Но зато сейчас, пусть хоть на краткий миг, любой из них мог почувствовать себя настоящим аристократом и хозяином жизни. Пусть даже те, о ком сказано выше, робея и стесняясь в обществе блестящих, увенчанных забытыми уже вензелями на погонах и эполетах боевых друзей, скромно теснились за дальними столиками, не рискуя приблизиться к царственным дамам, даже и они могли сполна насладиться восставшим, как град Китеж из вод, уголком «России, которую потеряли»…
А ведь на самом-то деле, пусть никто об этом пока не подозревал, именно они, выпивающие, танцующие, смеющиеся или грустящие на этом, может, первом, а может, и последнем балу, научившись тому, чего, кроме них, на всей планете не знал и не умел пока никто, прикоснувшиеся не только к новой технике, но и к новому стилю мышления и поступков, именно они, первые офицеры армии, которой только предстояло появиться, оказались сейчас кандидатами в новую аристократию новой России.
Которая возникнет при одном маленьком, но необходимом условии — если удастся довольно-таки бредовый с точки зрения исторического материализма план…

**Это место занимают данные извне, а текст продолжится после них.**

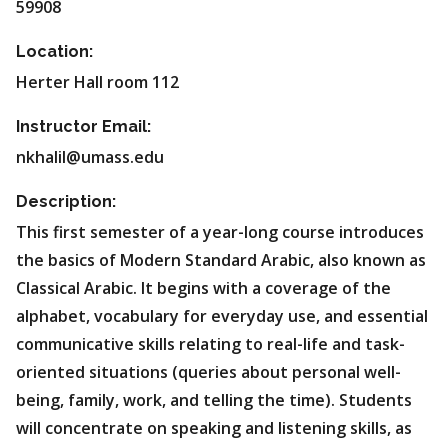
59908
Location:
Herter Hall room 112
Instructor Email:
nkhalil@umass.edu
Description:
This first semester of a year-long course introduces
the basics of Modern Standard Arabic, also known as
Classical Arabic. It begins with a coverage of the
alphabet, vocabulary for everyday use, and essential
communicative skills relating to real-life and task-
oriented situations (queries about personal well-
being, family, work, and telling the time). Students
will concentrate on speaking and listening skills, as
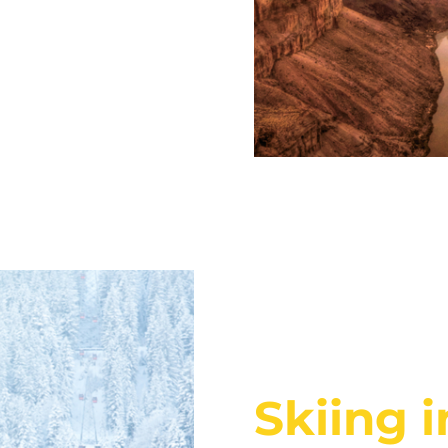
Skiing 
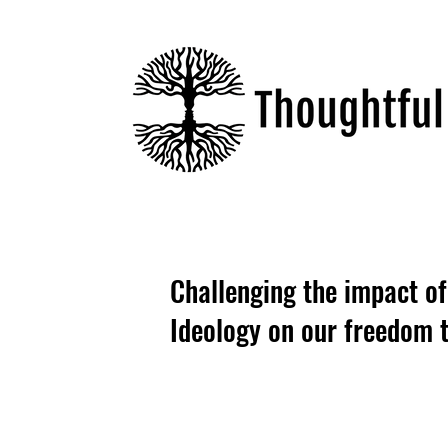
Challenging the impact o
Ideology on our freedom t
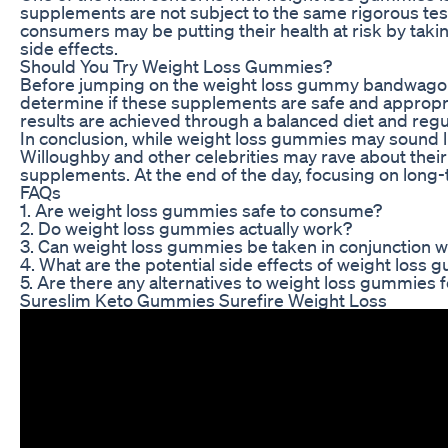
supplements are not subject to the same rigorous te
consumers may be putting their health at risk by taki
side effects.
Should You Try Weight Loss Gummies?
Before jumping on the weight loss gummy bandwagon, it
determine if these supplements are safe and appropria
results are achieved through a balanced diet and regu
In conclusion, while weight loss gummies may sound li
Willoughby and other celebrities may rave about their b
supplements. At the end of the day, focusing on long-t
FAQs
1. Are weight loss gummies safe to consume?
2. Do weight loss gummies actually work?
3. Can weight loss gummies be taken in conjunction w
4. What are the potential side effects of weight loss
5. Are there any alternatives to weight loss gummies f
Sureslim Keto Gummies Surefire Weight Loss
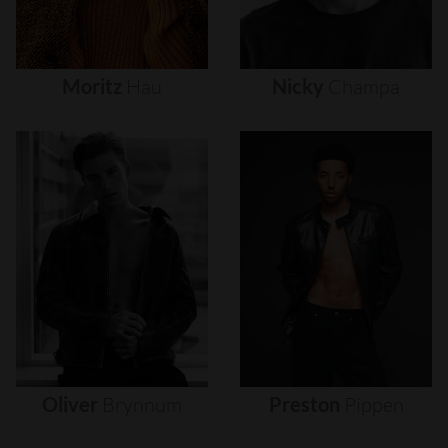
Moritz
Hau
Nicky
Champa
Oliver
Brynnum
Preston
Pippen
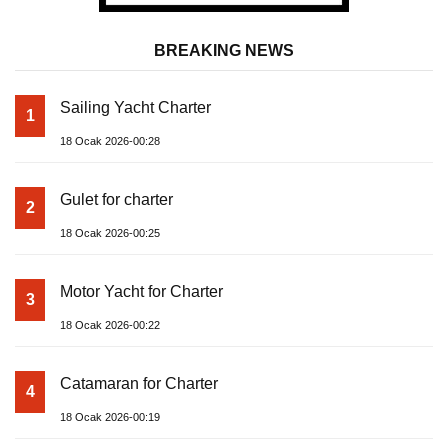
BREAKING NEWS
Sailing Yacht Charter
1
18 Ocak 2026-00:28
Gulet for charter
2
18 Ocak 2026-00:25
Motor Yacht for Charter
3
18 Ocak 2026-00:22
Catamaran for Charter
4
18 Ocak 2026-00:19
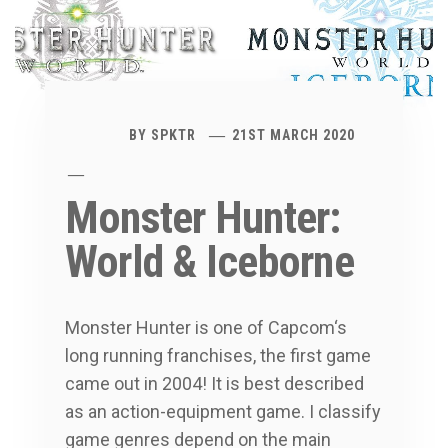
BY
SPKTR
21ST MARCH 2020
Monster Hunter:
World & Iceborne
Monster Hunter is one of Capcom‘s
long running franchises, the first game
came out in 2004! It is best described
as an action-equipment game. I classify
game genres depend on the main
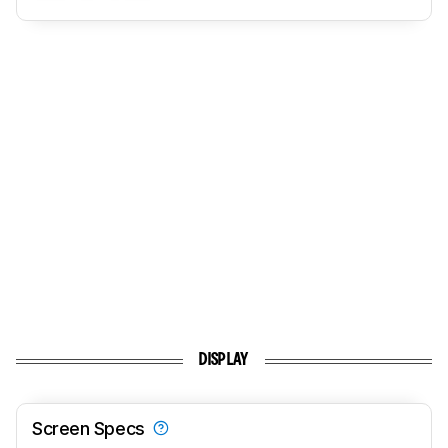
DISPLAY
Screen Specs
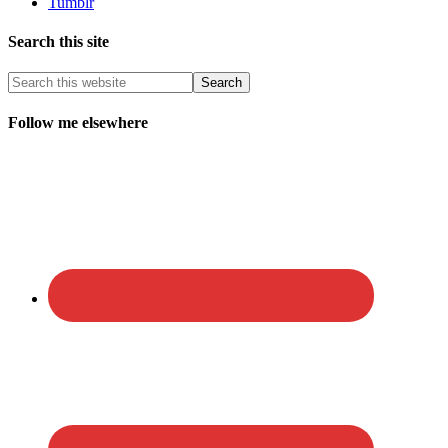
Tumblr
Search this site
Follow me elsewhere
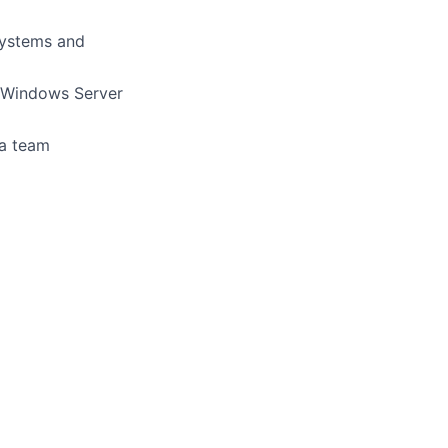
systems and
g Windows Server
 a team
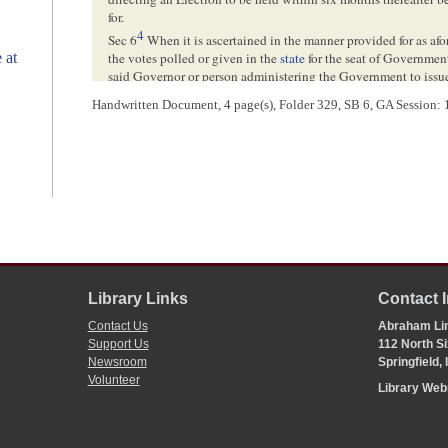
for.
4
Sec 6
When it is ascertained in the manner provided for as afo
 at
the votes polled or given in the
state
for the seat of Government
said Governor or person administering the Government to issue
Illinois
, setting forth the fact and ordering and declaring that 
Handwritten Document, 4 page(s), Folder 329, SB 6, GA Session: 11
of votes shall forever be and remain the seat of Government for
Sec 7. I . . . [
plated
?] . . . a favour . . .
<Page 4>
[ docketing ]
t
Hankins
’ am
[
amendment
]
Library Links
Contact 
Contact Us
Abraham Lin
[ docketing ]
Support Us
112 North Si
Newsroom
Springfield,
3
Volunteer
Library We
[ docketing ]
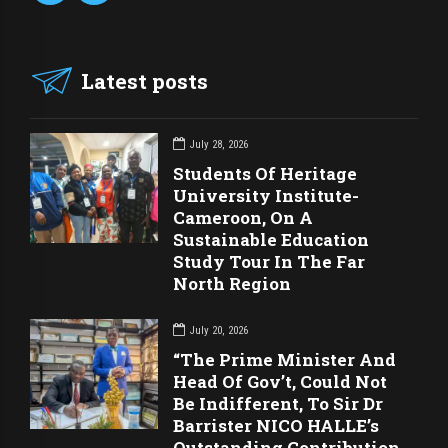
Latest posts
July 28, 2026
Students Of Heritage
University Institute-
Cameroon, On A
Sustainable Education
Study Tour In The Far
North Region
July 20, 2026
“The Prime Minister And
Head Of Gov’t, Could Not
Be Indifferent, To Sir Dr
Barrister NICO HALLE’s
Outstanding Contribution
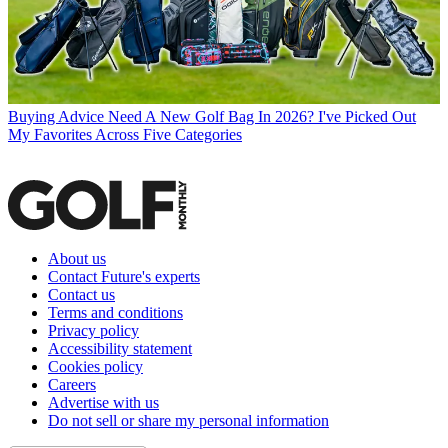
Buying Advice
Need A New Golf Bag In 2026? I've Picked Out
My Favorites Across Five Categories
About us
Contact Future's experts
Contact us
Terms and conditions
Privacy policy
Accessibility statement
Cookies policy
Careers
Advertise with us
Do not sell or share my personal information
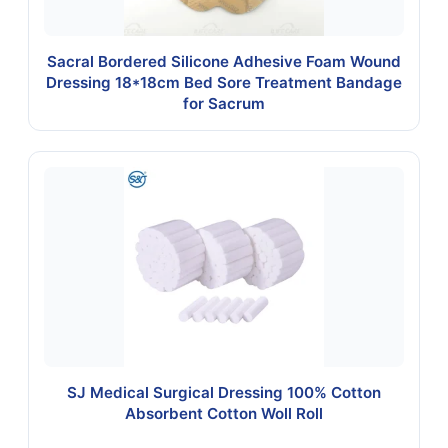
Sacral Bordered Silicone Adhesive Foam Wound
Dressing 18*18cm Bed Sore Treatment Bandage
for Sacrum
SJ Medical Surgical Dressing 100% Cotton
Absorbent Cotton Woll Roll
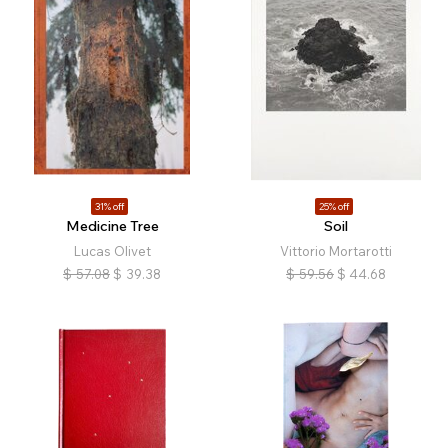
31% off
25% off
Medicine Tree
Soil
Lucas Olivet
Vittorio Mortarotti
$
57.08
$
39.38
$
59.56
$
44.68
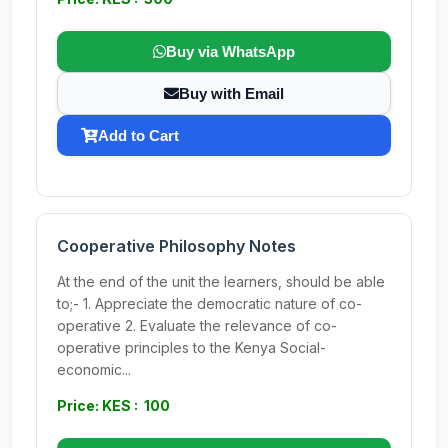
Buy via WhatsApp
Buy with Email
Add to Cart
Cooperative Philosophy Notes
At the end of the unit the learners, should be able
to;- 1. Appreciate the democratic nature of co-
operative 2. Evaluate the relevance of co-
operative principles to the Kenya Social-
economic...
Price: KES : 100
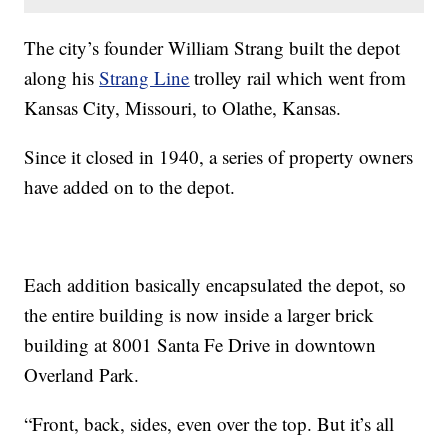
The city’s founder William Strang built the depot
along his
Strang Line
trolley rail which went from
Kansas City, Missouri, to Olathe, Kansas.
Since it closed in 1940, a series of property owners
have added on to the depot.
Each addition basically encapsulated the depot, so
the entire building is now inside a larger brick
building at 8001 Santa Fe Drive in downtown
Overland Park.
“Front, back, sides, even over the top. But it’s all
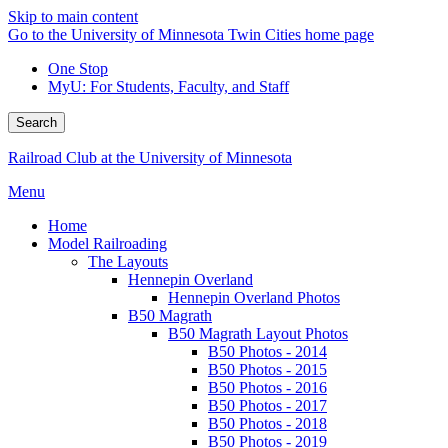
Skip to main content
Go to the University of Minnesota Twin Cities home page
One Stop
MyU
: For Students, Faculty, and Staff
Search
Railroad Club at the University of Minnesota
Menu
Home
Model Railroading
The Layouts
Hennepin Overland
Hennepin Overland Photos
B50 Magrath
B50 Magrath Layout Photos
B50 Photos - 2014
B50 Photos - 2015
B50 Photos - 2016
B50 Photos - 2017
B50 Photos - 2018
B50 Photos - 2019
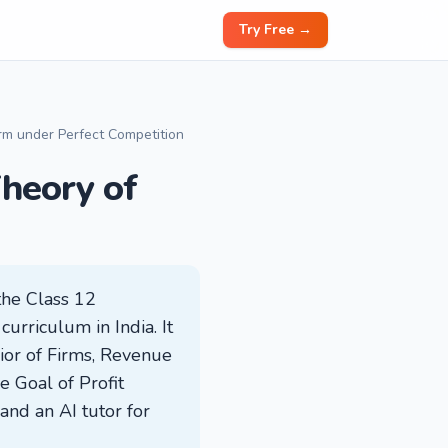
Try Free →
irm under Perfect Competition
heory of
the Class 12
rriculum in India. It
vior of Firms, Revenue
e Goal of Profit
and an AI tutor for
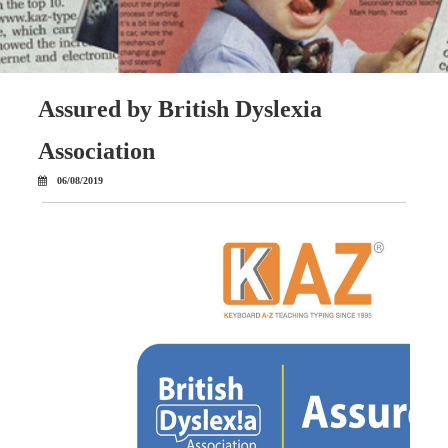
Assured by British Dyslexia
Association
06/08/2019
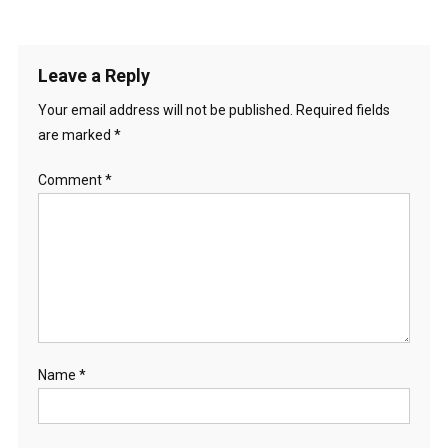
Leave a Reply
Your email address will not be published.
Required fields
are marked
*
Comment
*
Name
*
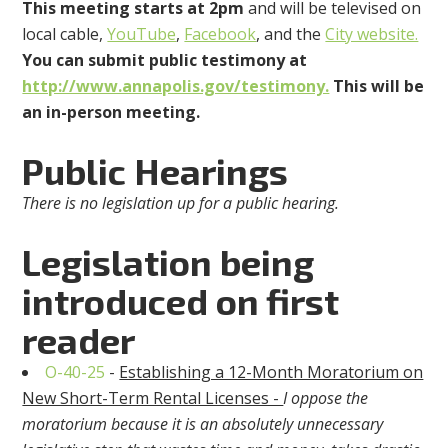
This meeting
starts at 2pm
and will be televised on
local cable,
YouTube
,
Facebook
, and the
City website.
You can submit public testimony at
http://www.annapolis.gov/testimony.
This will be
an in-person meeting.
Public Hearings
There is no legislation up for a public hearing.
Legislation being
introduced on first
reader
O-40-25
-
Establishing a 12-Month Moratorium on
New Short-Term Rental Licenses -
I oppose the
moratorium because it is an absolutely unnecessary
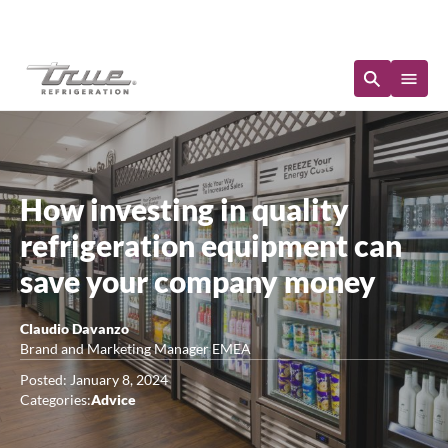
Immediate Availability
How investing in quality
refrigeration equipment can
save your company money
Claudio Davanzo
Brand and Marketing Manager EMEA
Posted: January 8, 2024
Categories:
Advice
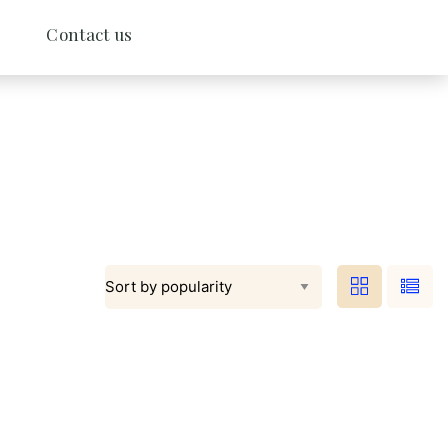
Contact us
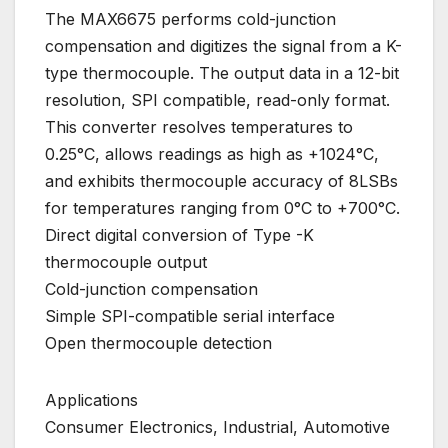
The MAX6675 performs cold-junction
compensation and digitizes the signal from a K-
type thermocouple. The output data in a 12-bit
resolution, SPI compatible, read-only format.
This converter resolves temperatures to
0.25°C, allows readings as high as +1024°C,
and exhibits thermocouple accuracy of 8LSBs
for temperatures ranging from 0°C to +700°C.
Direct digital conversion of Type -K
thermocouple output
Cold-junction compensation
Simple SPI-compatible serial interface
Open thermocouple detection
Applications
Consumer Electronics, Industrial, Automotive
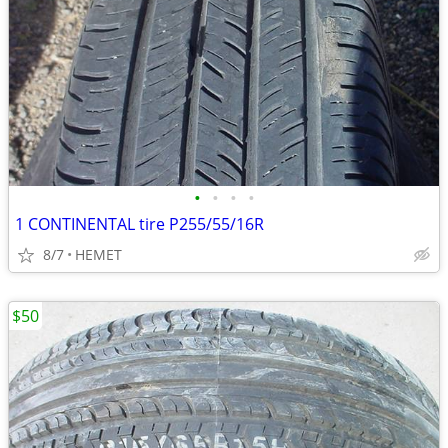
•
•
•
•
1 CONTINENTAL tire P255/55/16R
8/7
HEMET
$50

А «Валгалла» между тем, пока гремел музыкой и звенел бокалами банкет, пятнадцатиузловым ходом возвращалась к Босфору.
Когда первые, самые крепкие телом и духом бойцы, освежившись после сна пивом или чем-то поосновательней, стали появляться на палубе, они увидели только безграничную морскую гладь и синее, без единого облачка небо. Праздник продолжался.
Прогуливались, разговаривали, обменивались впечатлениями о волшебной ночи. Пока кто-то из наиболее наблюдательных не воскликнул с удивлением:
— Господа, но мы ведь на север плывем!
Вначале эта новость не слишком многих заинтересовала, мало ли в море путей, но постепенно настроение менялось, нашлись люди, настолько сведущие в географии, что объяснили — нигде, кроме как в Черном море, находиться пароход не может. А раз так — впереди Крым!
Басманов, от которого, как от официально назначенного командира, потребовали объяснений, знал не больше других, что не прибавило ему авторитета. Когда страсти в достаточной мере накалились, на площадке ведущего с надстройки на ют трапа появился Новиков.